Today Mr. Yang, the owner of an antique shop in Si Fang Jie, took Mr. Tafel, Ivy, Vincent, Hannah, and I to the local mosque. It is a five minute walk away from Si Fang Jie, and it is called "San Qing Zhen Si", which means simply, the third mosque. We got to the mosque about half an hour before midday prayers, and during that time I was able to ask the Ahong some questions using Mr. Tafel, Ivy, and Vincent as translators. Ahong is the Chinese word for Imam, which is the leader of a mosque, and the Ahong has a similar role to a priest or preacher in a Christian church. The Ahong at this mosque is actually quite young, and at 25 years old, he has been Ahong for four years. We asked him some questions about what his job entails, and he said that he basically just lead the five daily prayers, and held a midday service on Fridays. After we had been talking to him for 20 minutes or so, he had to go into the mosque to start the call to prayer. For the call to prayer, he sings in Arabic into a speaker system to let everyone who is Muslim in the surrounding area know that it is time to pray. Soon after he finished the call to prayer, around 30 or so old men showed up to start their daily prayer. We watched them do their da prayers for around 20 minutes or so, until the praying finished and they all shuffled out of the mosque.

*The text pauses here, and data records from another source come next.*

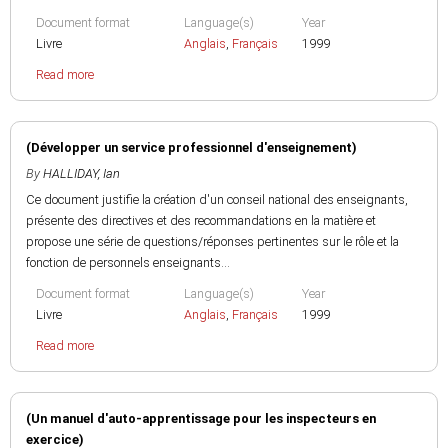
Document format
Language(s)
Year
Livre
Anglais
,
Français
1999
Read more
(Développer un service professionnel d'enseignement)
By
HALLIDAY, Ian
Ce document justifie la création d'un conseil national des enseignants,
présente des directives et des recommandations en la matière et
propose une série de questions/réponses pertinentes sur le rôle et la
fonction de personnels enseignants...
Document format
Language(s)
Year
Livre
Anglais
,
Français
1999
Read more
(Un manuel d'auto-apprentissage pour les inspecteurs en
exercice)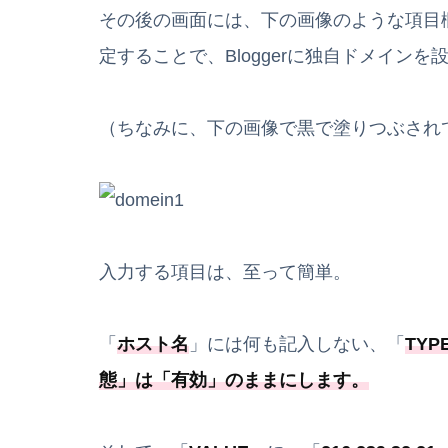
その後の画面には、下の画像のような項目
定することで、Bloggerに独自ドメインを
（ちなみに、下の画像で黒で塗りつぶされ
入力する項目は、至って簡単。
「
ホスト名
」には何も記入しない、「
TYP
態
」は「
有効
」のままにします。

All of these men were retired, and most of them were over 70. We talked to a group of them outside the doors, and they told us that they all went to the Mosque five times a day, but most people prayed at home or not at all because they were working during the day. We talked to these old men for a good ten minutes before they all went back home. I learned a lot about what daily prayer is like for Muslims here, and I was also told by the Ahong that I could come to the mosque whenever I felt like it.

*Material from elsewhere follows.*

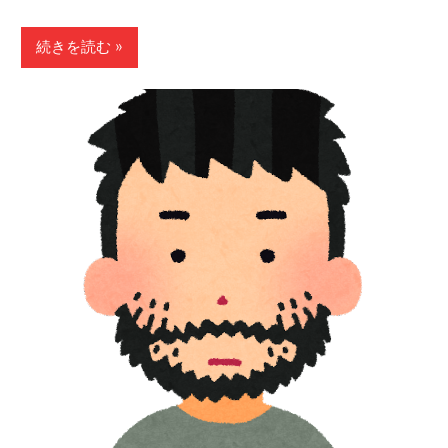
続きを読む »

Later that day, some musicians and dancers gave us a performance in the courtyard. It was really cool watching them dance and play their traditional instruments, and I got a pretty good picture of the Er Hu player, which you can see above. Mr. Yang also came to watch, and I sat down next to him to have a conversation. While the dancers were teaching the rest of the group how to do the dance, I had good chat with Mr. Yang (Mr. T translating) about his faith and beliefs. When we started talking about different religions, I noticed that he liked to point out the similarities between them, unlike how most people like talk about the differences between their religions. At the end of the talk, he invited me to go watch the Friday service tomorrow, which is when most people go to the mosque once a week. Overall, today was a great day for my inquiry project work, and I am really exited about going to the mosque tomorrow. 

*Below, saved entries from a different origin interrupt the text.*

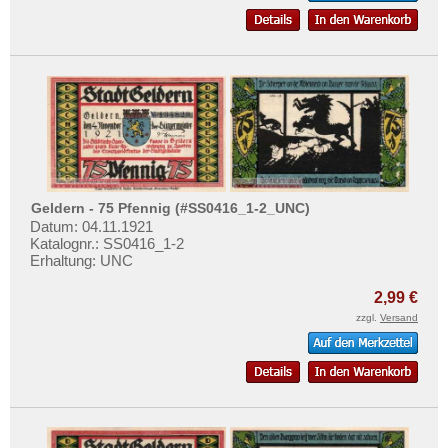
Grevesmühlen
Grimma
Groitzsch
Grömitz
Groß Nordende
Groß-Flottbeck
Groß-Poritsch
Geldern - 75 Pfennig (#SS0416_1-2_UNC)
Groß-Salze
Datum: 04.11.1921
Katalognr.: SS0416_1-2
Groß-Wirschleben
Erhaltung: UNC
Großbreitenbach
2,99 €
Großenhain
zzgl.
Versand
Gross-Reken
Grosszschocher
Grube Ilse
Grünberg (Schlesien)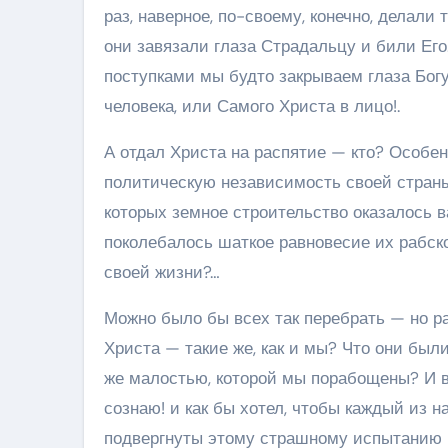
раз, наверное, по-своему, конечно, делали
они завязали глаза Страдальцу и били Его
поступками мы будто закрываем глаза Богу
человека, или Самого Христа в лицо!.
А отдал Христа на распятие — кто? Особен
политическую независимость своей страны,
которых земное строительство оказалось в
поколебалось шаткое равновесие их рабског
своей жизни?…
Можно было бы всех так перебрать — но ра
Христа — такие же, как и мы? Что они бы
же малостью, которой мы порабощены? И в
сознаю! и как бы хотел, чтобы каждый из 
подвергнуты этому страшному испытанию в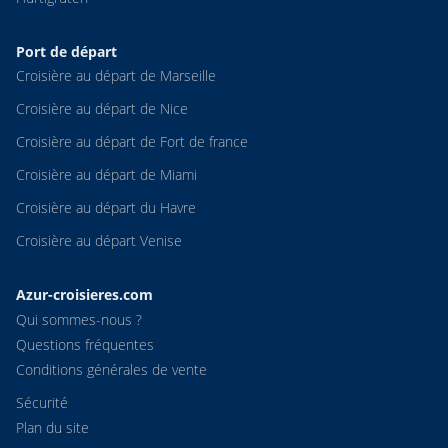
Port de départ
Croisière au départ de Marseille
Croisière au départ de Nice
Croisière au départ de Fort de france
Croisière au départ de Miami
Croisière au départ du Havre
Croisière au départ Venise
Azur-croisieres.com
Qui sommes-nous ?
Questions fréquentes
Conditions générales de vente
Sécurité
Plan du site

It is so awesome that you are looking into Islam.Only got a glimps of that part of the town and it really is a completly different world isn't it? I did get a chance to see the ouside of the Mosque though. It looks very different from what I thought it would look like. Definatly Chinese influence. I also wanted to say that you are a really good photographer. I really like them and I think its really good that you add them into your journals. It makes your entries a lot more interesting... not that your writing isn't but.- you know what I mean. 

- Cass


It's really cool how they use the Bai architectural style for all the buildings, including the mosque, and the church. The Muslims that I have met so far are all really friendly and open towards letting me watch them pray and everything. The pictures mostly look good because I got to borrow my brother's really nice camera for this trip, so I've been able to take some pretty cool pictures with it. Thanks for showing interest in my project, and I think it will be cool to see how my final project turns out in comparison with yours. I really liked your movie and your final product was very well thought out. I'll make sure to keep uploading pictures and improve my writing a little bit.

I'm 15 years old and I am really happy that I went to Xizhou. I was born in Mexico, and have lived in three other countries since then, including Shanghai. I chose to study the diverse religions here and I hoped to gain new understanding on my own faith, and what makes spirituality such an important part of people's lives. I looked forward to fumbling my way through conversations in Chinese and learning as much as I can over the weeks I was at Microcampus.